I read with interest an article highlighted this week in the Harvard Business Review’s “Today’s Tip” on How to Succeed When Your Predecessor Was a Star. The author, Rebecca Zucker, states that new leaders should, “[not] try to take on [their] predecessor’s personality or leadership style.” Good advice. I have taken this advice once in my career as an ordained Elder in the UMC and it worked out great. The other time I took this advice, it was an unmitigated disaster!
How to follow a long-term pastor, often a “star”, has proven to be problematic for United Methodists. Our system of moving pastors from place to place in the itinerant system seems to work at odds with long-term pastorates. Many Bishops and District Superintendents are reluctant to allow pastors to stay long-term in one appointment since they may believe that the pastor who follows them will be ineffective, by comparison, “right out of the gate.” They judge it is easier to keep the pieces moving.

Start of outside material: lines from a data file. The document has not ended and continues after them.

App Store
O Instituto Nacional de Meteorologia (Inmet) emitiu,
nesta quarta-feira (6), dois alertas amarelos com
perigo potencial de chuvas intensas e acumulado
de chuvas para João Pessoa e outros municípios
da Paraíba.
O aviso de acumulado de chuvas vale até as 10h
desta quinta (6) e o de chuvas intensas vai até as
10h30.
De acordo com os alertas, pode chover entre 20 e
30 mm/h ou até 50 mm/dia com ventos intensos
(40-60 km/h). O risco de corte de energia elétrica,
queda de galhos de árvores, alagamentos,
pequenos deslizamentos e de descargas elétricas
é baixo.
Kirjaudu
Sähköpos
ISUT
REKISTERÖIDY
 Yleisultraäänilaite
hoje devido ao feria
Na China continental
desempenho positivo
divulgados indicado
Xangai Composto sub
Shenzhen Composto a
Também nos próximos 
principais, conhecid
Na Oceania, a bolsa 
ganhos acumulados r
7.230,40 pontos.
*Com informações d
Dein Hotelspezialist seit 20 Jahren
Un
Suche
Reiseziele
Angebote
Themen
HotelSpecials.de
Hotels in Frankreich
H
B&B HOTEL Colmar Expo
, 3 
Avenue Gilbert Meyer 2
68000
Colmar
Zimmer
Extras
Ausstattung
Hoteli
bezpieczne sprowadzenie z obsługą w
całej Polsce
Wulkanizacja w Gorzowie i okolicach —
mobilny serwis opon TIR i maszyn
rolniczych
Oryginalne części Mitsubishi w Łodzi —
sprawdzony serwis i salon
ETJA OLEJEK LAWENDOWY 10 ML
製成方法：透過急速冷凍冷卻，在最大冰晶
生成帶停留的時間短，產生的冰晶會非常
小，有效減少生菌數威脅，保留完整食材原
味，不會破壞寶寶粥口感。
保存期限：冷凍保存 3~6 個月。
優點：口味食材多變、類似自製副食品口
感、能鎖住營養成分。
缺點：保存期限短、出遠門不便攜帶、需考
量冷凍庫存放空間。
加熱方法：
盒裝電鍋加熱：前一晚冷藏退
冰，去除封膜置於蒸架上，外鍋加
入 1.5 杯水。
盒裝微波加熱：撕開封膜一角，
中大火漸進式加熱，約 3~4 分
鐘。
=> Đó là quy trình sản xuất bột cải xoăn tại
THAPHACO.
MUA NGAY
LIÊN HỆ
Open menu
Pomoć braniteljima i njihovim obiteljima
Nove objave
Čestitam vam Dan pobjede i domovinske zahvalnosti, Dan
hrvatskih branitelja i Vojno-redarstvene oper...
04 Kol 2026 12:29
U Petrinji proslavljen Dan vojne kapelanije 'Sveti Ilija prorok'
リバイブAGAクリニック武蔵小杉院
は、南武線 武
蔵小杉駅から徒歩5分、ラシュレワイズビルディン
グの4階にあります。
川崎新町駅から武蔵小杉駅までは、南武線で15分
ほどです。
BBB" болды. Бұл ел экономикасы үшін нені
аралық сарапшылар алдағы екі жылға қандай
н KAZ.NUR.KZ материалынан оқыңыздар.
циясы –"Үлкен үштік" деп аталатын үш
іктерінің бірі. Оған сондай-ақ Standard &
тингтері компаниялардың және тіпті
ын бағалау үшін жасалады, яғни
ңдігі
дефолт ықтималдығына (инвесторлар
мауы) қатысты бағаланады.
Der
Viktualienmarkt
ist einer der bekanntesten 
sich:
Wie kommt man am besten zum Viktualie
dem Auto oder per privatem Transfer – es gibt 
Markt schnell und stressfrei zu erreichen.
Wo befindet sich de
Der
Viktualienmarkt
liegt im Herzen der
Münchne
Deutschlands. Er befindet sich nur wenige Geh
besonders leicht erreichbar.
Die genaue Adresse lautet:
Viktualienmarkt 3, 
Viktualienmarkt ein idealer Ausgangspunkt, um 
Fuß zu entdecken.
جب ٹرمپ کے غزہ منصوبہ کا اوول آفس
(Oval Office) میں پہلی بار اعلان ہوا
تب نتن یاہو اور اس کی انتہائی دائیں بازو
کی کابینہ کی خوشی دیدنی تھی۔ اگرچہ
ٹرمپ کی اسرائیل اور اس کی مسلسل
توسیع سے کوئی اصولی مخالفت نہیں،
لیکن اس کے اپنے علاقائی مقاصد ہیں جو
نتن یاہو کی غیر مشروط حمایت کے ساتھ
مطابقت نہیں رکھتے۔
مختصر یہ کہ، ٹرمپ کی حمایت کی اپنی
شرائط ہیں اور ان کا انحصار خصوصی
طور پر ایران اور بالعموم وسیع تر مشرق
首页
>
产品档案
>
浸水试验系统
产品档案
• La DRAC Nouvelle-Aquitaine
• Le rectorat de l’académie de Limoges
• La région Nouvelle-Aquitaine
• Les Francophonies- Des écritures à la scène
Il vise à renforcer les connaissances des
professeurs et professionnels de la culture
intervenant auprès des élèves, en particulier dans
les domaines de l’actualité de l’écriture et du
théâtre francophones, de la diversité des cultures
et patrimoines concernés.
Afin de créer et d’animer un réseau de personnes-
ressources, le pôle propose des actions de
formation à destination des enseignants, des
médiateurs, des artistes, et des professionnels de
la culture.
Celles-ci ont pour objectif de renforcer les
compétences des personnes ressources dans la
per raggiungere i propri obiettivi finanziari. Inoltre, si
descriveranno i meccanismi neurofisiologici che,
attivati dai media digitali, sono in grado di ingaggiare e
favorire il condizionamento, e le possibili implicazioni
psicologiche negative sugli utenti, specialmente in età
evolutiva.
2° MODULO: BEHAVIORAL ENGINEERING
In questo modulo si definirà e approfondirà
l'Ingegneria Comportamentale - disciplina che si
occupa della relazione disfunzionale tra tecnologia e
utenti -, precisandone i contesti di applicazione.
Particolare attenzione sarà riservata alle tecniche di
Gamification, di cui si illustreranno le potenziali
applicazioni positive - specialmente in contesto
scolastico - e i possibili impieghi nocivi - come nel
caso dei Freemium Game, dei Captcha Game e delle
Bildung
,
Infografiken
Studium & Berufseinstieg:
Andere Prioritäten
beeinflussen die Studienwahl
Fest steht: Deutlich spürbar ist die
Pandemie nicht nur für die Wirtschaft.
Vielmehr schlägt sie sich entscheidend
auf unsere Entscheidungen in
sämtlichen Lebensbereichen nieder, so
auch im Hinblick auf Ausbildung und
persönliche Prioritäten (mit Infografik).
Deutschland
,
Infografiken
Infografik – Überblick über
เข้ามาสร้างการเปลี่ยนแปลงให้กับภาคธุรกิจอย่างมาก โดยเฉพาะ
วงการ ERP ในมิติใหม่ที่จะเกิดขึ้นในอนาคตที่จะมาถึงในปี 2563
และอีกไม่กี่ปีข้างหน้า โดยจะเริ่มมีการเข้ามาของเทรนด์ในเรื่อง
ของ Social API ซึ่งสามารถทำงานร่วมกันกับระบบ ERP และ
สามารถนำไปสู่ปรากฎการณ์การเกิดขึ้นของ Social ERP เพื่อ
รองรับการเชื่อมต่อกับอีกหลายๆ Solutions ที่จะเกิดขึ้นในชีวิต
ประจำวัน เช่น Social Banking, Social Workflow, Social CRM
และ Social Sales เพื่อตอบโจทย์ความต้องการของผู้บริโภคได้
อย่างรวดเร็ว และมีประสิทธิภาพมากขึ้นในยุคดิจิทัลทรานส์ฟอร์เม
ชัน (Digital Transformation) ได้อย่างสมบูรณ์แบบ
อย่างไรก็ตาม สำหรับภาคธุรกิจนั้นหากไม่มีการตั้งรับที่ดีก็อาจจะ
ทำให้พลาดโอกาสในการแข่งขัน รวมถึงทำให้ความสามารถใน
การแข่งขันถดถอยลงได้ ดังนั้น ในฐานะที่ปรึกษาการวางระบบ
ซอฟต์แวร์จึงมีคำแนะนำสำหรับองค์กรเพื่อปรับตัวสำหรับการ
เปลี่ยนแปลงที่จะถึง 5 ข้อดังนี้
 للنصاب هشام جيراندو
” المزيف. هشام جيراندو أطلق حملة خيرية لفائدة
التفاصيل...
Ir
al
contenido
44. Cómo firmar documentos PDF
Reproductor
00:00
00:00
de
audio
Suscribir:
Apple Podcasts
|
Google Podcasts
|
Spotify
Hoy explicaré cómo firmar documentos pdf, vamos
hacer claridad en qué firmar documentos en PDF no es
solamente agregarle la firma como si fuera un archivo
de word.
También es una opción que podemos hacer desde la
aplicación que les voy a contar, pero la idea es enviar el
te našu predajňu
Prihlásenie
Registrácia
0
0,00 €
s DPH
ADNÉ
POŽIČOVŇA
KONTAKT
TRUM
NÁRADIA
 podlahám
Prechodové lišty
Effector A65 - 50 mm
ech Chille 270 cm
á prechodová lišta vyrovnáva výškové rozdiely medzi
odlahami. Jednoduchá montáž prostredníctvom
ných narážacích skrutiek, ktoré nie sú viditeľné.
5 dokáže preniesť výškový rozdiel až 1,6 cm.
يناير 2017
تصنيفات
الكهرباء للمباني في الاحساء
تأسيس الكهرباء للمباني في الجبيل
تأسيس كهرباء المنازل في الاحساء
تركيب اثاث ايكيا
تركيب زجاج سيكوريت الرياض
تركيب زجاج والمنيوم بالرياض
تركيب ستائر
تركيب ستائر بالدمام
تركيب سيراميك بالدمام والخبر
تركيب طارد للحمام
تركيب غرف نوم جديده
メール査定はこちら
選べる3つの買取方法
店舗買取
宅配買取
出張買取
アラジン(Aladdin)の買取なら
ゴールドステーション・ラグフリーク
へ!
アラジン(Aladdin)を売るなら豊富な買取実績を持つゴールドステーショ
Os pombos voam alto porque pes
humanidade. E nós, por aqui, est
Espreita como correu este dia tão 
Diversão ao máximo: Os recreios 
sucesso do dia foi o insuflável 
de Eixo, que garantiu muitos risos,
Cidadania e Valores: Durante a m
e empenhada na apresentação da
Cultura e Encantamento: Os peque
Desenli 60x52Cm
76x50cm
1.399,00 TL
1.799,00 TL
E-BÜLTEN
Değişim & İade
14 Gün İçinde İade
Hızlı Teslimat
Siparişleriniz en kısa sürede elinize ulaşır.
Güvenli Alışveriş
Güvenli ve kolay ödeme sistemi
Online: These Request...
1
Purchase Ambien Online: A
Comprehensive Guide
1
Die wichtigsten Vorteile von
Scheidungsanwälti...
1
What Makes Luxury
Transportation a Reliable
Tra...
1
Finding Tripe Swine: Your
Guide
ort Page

Our itinerant system has an inherit and fatal assumption in its midst. The assumption is that pastors under appointment are interchangeable and that churches are interchangeable. Most of our leaders would say that this assumption is not true. Yet, we move pastors from place to place often by circumstance rather than strategy. In all honesty, appointive cabinets play the cards they are dealt. In my experience, they do the very best they can do. They don’t get to pick the pastors they supervise any more than they do the congregations they oversee!
Our “big tent” form of Methodism has theologically conservative, centrist, and progressive congregations and pastors. We have churches and pastors that speak many different languages. Even within those language groups there is a great diversity in culture. This does not even take into consideration the varied congregational values and mores that shape their life together. Our churches and pastors reflect a deep and rich diversity that cannot simply be understood by race, location, or culture.
When a church and pastor make a good match within our appointive system, Bishops and their cabinets should seek ways to empower that church and its pastor for a long-term appointment. This long-term appointment could be consecrated in a covenant that lasts several years. This would alleviate the church and the pastor worrying if this is “the” year when they move. Covenants for long-term pastorates can lower that anxiety.
Study after study indicates that long-term pastorates make for healthier churches and pastors. Our churches and pastors are not interchangeable. When it is a good match, leave it be. Effective pastors and churches know they must reinvent their ministry with some frequency. Complacency within that relationship can be addressed with good supervision and support. These long-term relationships are the ONLY foundation where church multiplication can occur.
But, what about the question of succeeding one of these long-term pastors? Often, we are reluctant to have long-term pastors because we have no interim pastors. Having none, our system defaults toward a system of interchangeability of pastors and churches.
What happens when we equip two or three interim pastors in every district? We could invest deeply in their training for such settings and make them professional interims. When a long-term pastor moves or retires, one of these professional interim pastors serves a church for one, two, or even three years. By making these interims residential in each district, they are indemnified from uprooting their household to relocate. They simply commute to the church they are serving as an interim.
During this interim tenure the congregation can grieve the loss of an effective leader, staff members are allowed to churn, and the interim can help a congregation prepare for their next leader. Even more radically, the Bishop and Cabinet can work with the interim to prepare the congregation for their new pastor who is identified a year or even two in advance.
Several challenges to this form of appointment making are easy to see. First, how many pastors do we have that could be one of these long-term pastors? How do we combat the idolatry of pastors moving up the ladder to larger and larger churches (and higher salary?) Who would be called to be an interim pastor? How do we develop deep lay leadership so that congregations are not so centered around their pastors?
These are all good questions that we cannot answer unless we begin to live into new and innovative ways of making pastoral appointments. What we do know is that our current system, built on the assumption of interchangeability, is failing us. We need not become congregationalists to address our appointment issues. We do need to discard guaranteed appointments for Elders and cease our practices that support the best clergy entitlement system around. The church cannot be centered on its clergy. It must re-center itself on building the ministry and witness of the local church. Long-term pastors who disciple and equip the laity are one step in that direction.